Fatty Acid Amide Hydrolase: An Integrative Clinical Perspective.

Fatty acid amide hydrolase (FAAH) is one of the main terminating enzymes of the endocannabinoid system (ECS). Since being discovered in 1996, the modulation of FAAH has been viewed as a compelling alternative strategy to obtain the beneficial effect of the ECS. With a considerable amount of FAAH-related publication over time, the next step would be to comprehend the proximity of this evidence for clinical application. This review intends to highlight the rationale of FAAH modulation and provide the latest evidence from clinical studies. Publication searches were conducted to gather information focused on FAAH-related clinical evidence with an extension to the experimental research to understand the biological plausibility. The subtopics were selected to be multidisciplinary to offer more perspective on the current state of the arts.

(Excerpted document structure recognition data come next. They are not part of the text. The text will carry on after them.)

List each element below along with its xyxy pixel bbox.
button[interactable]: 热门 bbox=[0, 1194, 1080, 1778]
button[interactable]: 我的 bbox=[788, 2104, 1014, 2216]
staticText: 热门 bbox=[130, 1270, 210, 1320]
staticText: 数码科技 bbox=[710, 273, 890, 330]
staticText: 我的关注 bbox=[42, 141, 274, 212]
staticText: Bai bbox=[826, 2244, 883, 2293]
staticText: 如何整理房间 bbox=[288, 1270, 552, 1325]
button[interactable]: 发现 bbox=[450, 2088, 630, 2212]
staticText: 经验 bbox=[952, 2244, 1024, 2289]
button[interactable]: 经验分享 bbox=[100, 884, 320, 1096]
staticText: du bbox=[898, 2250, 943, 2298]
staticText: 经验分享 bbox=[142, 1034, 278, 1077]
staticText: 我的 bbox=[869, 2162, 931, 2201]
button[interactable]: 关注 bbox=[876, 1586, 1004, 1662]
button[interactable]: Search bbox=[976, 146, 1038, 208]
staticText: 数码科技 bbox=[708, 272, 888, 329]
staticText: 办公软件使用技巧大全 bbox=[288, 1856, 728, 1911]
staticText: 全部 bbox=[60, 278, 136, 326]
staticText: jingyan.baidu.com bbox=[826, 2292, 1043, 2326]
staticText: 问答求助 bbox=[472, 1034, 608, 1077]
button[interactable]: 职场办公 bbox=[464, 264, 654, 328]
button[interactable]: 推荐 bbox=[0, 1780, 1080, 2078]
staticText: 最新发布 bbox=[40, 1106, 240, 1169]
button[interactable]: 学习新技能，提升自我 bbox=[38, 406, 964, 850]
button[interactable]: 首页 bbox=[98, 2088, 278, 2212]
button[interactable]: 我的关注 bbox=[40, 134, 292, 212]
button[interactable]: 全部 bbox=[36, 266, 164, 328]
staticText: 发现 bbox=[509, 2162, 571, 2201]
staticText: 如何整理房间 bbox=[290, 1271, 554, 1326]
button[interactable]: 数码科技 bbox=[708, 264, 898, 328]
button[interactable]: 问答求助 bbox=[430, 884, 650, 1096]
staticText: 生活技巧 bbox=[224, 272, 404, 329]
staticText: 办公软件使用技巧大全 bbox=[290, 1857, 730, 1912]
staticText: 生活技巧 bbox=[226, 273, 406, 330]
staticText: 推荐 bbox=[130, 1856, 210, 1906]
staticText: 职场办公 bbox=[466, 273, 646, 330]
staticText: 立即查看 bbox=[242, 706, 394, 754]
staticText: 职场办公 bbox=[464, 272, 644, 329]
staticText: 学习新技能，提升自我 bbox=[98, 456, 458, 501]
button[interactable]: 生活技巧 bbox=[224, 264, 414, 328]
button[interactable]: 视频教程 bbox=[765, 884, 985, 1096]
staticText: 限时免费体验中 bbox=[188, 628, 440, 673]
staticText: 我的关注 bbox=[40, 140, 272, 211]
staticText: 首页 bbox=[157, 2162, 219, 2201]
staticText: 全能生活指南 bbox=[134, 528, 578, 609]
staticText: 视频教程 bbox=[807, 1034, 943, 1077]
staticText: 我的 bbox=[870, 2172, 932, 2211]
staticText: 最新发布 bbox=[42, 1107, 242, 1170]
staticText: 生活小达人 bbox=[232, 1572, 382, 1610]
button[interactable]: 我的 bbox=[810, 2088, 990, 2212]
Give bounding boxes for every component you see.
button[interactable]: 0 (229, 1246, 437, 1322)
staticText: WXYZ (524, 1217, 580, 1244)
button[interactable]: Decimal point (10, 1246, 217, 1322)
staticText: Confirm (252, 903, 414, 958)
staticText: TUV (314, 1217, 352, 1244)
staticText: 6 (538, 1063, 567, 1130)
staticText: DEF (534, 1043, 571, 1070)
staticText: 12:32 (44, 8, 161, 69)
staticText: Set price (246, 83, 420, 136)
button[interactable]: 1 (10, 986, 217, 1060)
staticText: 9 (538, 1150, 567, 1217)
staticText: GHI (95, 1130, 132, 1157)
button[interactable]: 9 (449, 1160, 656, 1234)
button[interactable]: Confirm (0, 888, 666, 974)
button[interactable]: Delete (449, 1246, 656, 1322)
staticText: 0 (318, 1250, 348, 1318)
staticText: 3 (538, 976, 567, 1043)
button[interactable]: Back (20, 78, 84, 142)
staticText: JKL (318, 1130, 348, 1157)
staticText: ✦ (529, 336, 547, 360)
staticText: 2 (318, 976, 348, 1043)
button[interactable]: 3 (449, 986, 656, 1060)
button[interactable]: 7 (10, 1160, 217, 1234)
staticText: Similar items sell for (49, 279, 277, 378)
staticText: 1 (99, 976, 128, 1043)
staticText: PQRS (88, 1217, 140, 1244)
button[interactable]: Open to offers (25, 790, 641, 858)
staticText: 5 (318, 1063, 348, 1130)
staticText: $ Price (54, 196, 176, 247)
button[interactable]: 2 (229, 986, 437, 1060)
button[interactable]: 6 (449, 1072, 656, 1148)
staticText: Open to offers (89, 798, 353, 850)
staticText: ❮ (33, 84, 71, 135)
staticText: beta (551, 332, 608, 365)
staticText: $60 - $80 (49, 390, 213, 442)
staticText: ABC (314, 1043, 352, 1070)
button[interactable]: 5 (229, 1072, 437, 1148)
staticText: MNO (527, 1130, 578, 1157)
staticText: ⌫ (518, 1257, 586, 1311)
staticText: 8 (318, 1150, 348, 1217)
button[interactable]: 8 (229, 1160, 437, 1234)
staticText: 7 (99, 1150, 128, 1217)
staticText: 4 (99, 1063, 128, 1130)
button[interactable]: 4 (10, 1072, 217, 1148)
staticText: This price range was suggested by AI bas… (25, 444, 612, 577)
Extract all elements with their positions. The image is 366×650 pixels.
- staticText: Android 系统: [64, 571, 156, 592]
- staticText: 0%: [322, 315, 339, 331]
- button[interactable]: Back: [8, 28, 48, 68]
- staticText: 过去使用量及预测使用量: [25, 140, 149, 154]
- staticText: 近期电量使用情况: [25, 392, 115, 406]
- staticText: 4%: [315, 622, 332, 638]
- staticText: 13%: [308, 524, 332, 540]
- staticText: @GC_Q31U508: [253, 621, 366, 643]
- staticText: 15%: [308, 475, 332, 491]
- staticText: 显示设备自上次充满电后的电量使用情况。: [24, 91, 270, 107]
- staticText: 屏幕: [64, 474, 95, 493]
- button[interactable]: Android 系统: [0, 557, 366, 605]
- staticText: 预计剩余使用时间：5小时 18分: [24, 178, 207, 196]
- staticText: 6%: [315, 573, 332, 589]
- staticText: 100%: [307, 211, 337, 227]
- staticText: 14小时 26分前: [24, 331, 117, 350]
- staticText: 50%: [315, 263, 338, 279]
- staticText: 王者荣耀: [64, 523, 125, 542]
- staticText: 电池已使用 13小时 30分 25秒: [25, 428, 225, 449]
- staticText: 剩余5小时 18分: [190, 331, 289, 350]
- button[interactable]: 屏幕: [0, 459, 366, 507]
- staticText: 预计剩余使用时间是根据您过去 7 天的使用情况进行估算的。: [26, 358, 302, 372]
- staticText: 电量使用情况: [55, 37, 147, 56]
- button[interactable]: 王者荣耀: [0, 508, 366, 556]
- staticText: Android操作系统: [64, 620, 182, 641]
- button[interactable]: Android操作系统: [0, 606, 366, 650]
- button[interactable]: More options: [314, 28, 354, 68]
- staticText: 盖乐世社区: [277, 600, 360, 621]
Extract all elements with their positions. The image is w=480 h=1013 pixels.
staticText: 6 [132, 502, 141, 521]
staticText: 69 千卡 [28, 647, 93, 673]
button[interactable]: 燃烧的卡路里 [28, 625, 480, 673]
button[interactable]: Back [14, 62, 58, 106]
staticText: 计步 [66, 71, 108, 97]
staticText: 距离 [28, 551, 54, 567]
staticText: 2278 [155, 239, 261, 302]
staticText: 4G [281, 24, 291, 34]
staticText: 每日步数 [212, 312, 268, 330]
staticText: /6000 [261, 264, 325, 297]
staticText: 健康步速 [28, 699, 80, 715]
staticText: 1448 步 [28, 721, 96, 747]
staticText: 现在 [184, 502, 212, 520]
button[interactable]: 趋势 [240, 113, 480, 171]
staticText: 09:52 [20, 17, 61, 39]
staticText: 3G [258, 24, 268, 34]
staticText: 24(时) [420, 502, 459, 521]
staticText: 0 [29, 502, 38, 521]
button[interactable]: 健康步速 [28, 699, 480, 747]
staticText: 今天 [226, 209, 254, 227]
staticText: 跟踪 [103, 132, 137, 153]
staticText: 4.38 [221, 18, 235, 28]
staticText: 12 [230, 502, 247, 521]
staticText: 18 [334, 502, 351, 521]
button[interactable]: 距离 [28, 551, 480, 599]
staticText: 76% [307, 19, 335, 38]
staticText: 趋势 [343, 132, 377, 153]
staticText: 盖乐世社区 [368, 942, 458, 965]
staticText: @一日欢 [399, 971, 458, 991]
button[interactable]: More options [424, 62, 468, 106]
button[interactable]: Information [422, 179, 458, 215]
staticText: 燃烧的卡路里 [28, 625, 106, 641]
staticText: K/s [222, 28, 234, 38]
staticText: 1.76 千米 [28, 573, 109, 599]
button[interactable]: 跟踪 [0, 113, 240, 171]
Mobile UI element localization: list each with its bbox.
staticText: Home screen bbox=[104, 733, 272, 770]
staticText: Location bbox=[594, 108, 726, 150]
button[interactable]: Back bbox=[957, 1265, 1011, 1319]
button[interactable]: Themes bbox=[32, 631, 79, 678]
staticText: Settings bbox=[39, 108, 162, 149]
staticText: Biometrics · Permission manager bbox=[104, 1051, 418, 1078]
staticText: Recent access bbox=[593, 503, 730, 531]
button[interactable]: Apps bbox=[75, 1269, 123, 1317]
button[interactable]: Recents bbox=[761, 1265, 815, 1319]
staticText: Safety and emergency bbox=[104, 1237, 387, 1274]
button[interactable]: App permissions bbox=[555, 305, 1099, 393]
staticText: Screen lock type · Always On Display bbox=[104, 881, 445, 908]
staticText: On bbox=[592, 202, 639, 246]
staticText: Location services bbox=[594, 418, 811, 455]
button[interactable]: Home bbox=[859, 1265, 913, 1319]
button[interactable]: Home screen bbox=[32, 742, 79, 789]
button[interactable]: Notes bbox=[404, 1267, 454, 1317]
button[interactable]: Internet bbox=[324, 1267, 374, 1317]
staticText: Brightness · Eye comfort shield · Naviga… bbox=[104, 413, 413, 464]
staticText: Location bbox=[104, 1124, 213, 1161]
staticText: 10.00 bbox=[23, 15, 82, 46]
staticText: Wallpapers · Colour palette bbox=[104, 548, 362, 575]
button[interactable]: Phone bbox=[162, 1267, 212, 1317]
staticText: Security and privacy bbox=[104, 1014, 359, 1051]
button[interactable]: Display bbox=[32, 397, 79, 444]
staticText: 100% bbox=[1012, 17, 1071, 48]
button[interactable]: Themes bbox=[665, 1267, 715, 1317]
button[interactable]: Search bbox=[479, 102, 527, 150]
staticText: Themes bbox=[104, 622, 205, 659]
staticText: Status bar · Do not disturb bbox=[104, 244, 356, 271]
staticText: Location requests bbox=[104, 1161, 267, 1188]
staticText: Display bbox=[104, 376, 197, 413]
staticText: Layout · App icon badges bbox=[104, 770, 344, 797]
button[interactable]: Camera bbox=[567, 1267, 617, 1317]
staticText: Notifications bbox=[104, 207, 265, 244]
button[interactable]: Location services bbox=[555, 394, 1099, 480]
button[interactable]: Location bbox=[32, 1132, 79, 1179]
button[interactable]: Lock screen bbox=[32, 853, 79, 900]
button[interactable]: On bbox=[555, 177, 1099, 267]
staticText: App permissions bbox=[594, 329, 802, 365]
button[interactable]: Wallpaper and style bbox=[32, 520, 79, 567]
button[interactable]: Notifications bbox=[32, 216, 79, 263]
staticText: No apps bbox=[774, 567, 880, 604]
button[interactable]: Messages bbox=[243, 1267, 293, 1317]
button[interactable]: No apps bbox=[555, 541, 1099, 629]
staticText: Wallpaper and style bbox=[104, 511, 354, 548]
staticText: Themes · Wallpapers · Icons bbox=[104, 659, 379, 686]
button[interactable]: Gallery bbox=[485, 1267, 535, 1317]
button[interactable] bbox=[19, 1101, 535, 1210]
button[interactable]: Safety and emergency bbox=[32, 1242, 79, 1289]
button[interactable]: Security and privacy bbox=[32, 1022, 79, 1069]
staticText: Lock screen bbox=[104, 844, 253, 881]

Experimental and clinical studies have demonstrated that FAAH was highly expressed not only in the central nervous system but also in the peripheral tissues. As the key regulator of endocannabinoid signaling, it would appear that FAAH plays a role in the modulation of mood and emotional response, reward system, pain perception, energy metabolism and appetite regulation, inflammation, and other biological processes. Genetic variants may be associated with some conditions such as substance/alcohol use disorders, obesity, and eating disorder. The advancement of functional neuroimaging has enabled the evaluation of the neurochemistry of FAAH in brain tissues and this can be incorporated into clinical trials. Intriguingly, the application of FAAH inhibitors in clinical trials seems to provide less striking results in comparison with the animal models, although some potential still can be seen. Modulation of FAAH has an immense potential to be a new therapeutic candidate for several disorders. Further exploration, however, is still needed to ensure who is the best candidate for the treatment strategy.